Failing power plants, rolling blackouts, and a spike in demand as Texas is hijacked by a harsh February winter snowstorm – this was the scenario exactly a decade ago as blackouts rolled through Texas.
A post-mortem at the time – including a key finding that state officials recommended but did not mandate winter protections for generating facilities – has renewed relevance as Texas is roiled by a record store that has left millions without power for at least three days amid plunging temperatures.
A combination of those 2011 findings, as well as reports from the state grid operators that generators and natural gas pipelines froze during the current calamity and Austin American-Statesman interviews with current and former utility executives and energy experts, suggest a light regulatory touch and cavalier operator approach involving winter protections of key industrial assets.
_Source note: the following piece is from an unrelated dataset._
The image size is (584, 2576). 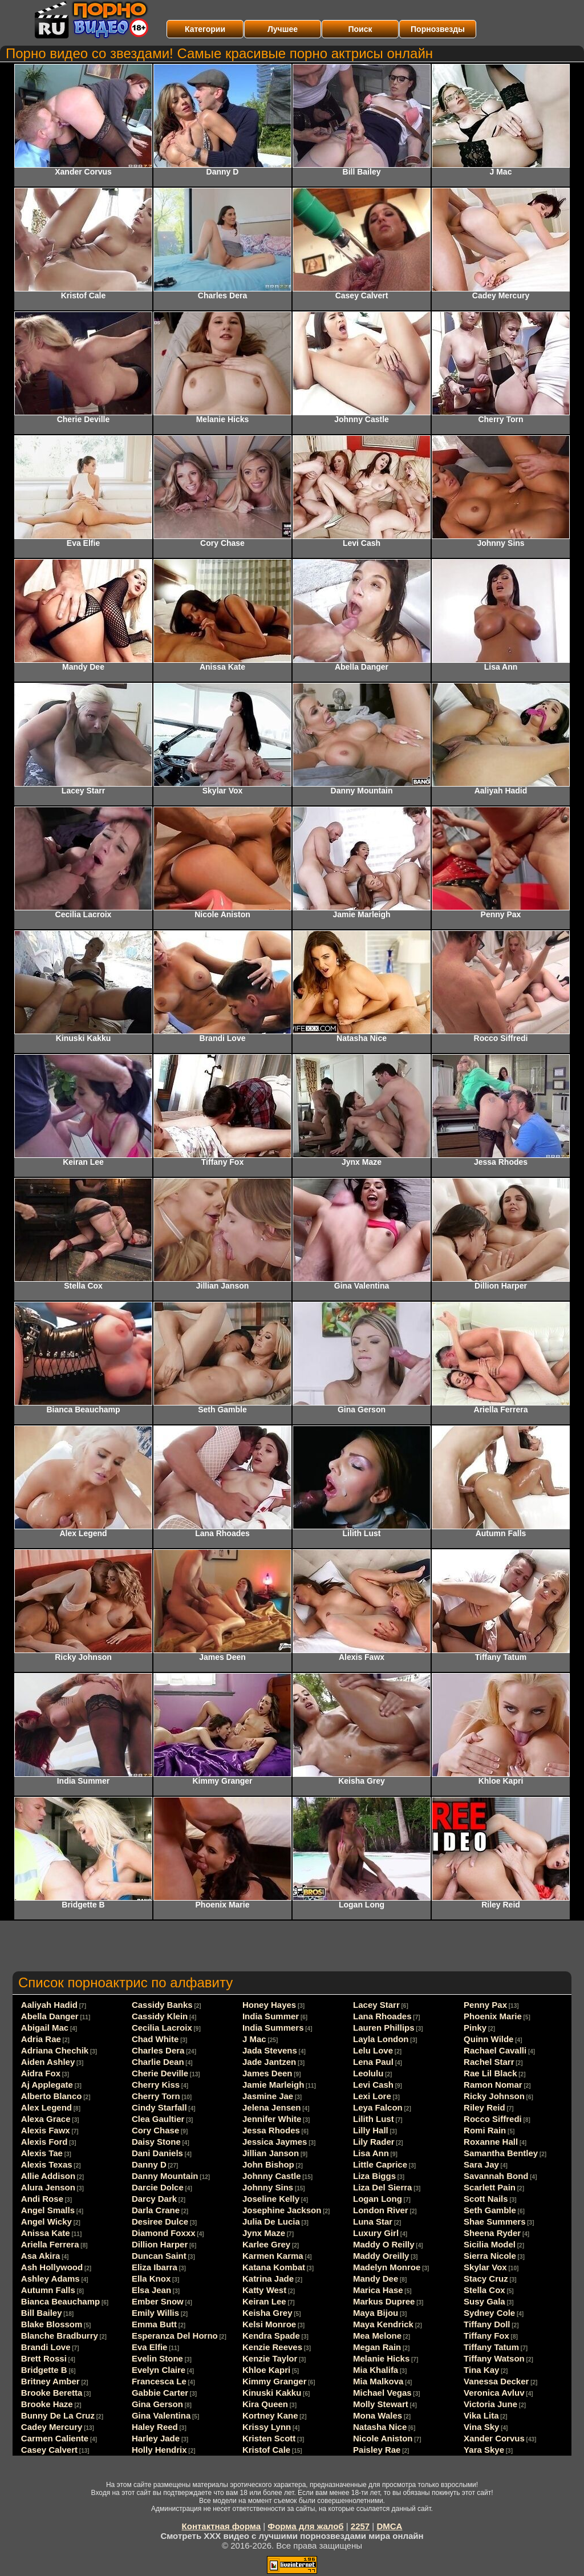 I want to click on Sheena Ryder, so click(x=492, y=2233).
“You could take out ‘2011’ and pop in ‘2021,’ and there is going to be a lot of similarities” between the deficiencies in the grid found in the report 10 years ago and those plaguing it now, said Dave Tuttle, an Energy Institute research associate at the University of Texas.
Had the recommendations been followed, either voluntarily by power generators and transmission companies or because of mandates by regulators, many Texans likely would be a lot warmer now, Tuttle said.
“It’s not like the technology isn’t there” to keep electricity flowing during extremely low temperatures, he said. “There are people who live in a lot colder climates than we do” without losing power.